BEGIN ENTRIES PROVIDED

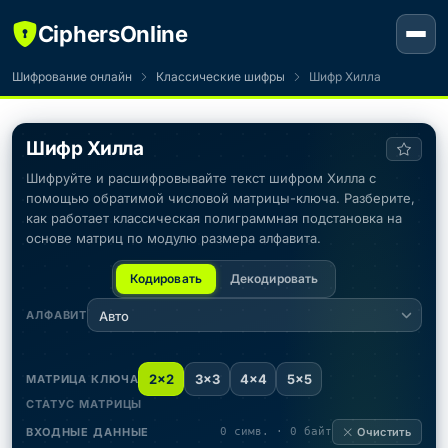
CiphersOnline
Шифрование онлайн
Классические шифры
Шифр Хилла
Шифр Хилла
Шифруйте и расшифровывайте текст шифром Хилла с
помощью обратимой числовой матрицы-ключа. Разберите,
как работает классическая полиграммная подстановка на
основе матриц по модулю размера алфавита.
Кодировать
Декодировать
АЛФАВИТ
Авто
2×2
3×3
4×4
5×5
МАТРИЦА КЛЮЧА
СТАТУС МАТРИЦЫ
ВХОДНЫЕ ДАННЫЕ
0 симв. · 0 байт
Очистить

END ENTRIES PROVIDED

- _TASK PROMPT_
Return each line above word for word. Skip the pictures.

- _TASK RESULT_
CiphersOnline
Шифрование онлайн
Классические шифры
Шифр Хилла
Шифр Хилла
Шифруйте и расшифровывайте текст шифром Хилла с
помощью обратимой числовой матрицы-ключа. Разберите,
как работает классическая полиграммная подстановка на
основе матриц по модулю размера алфавита.
Кодировать
Декодировать
АЛФАВИТ
Авто
2×2
3×3
4×4
5×5
МАТРИЦА КЛЮЧА
СТАТУС МАТРИЦЫ
ВХОДНЫЕ ДАННЫЕ
0 симв. · 0 байт
Очистить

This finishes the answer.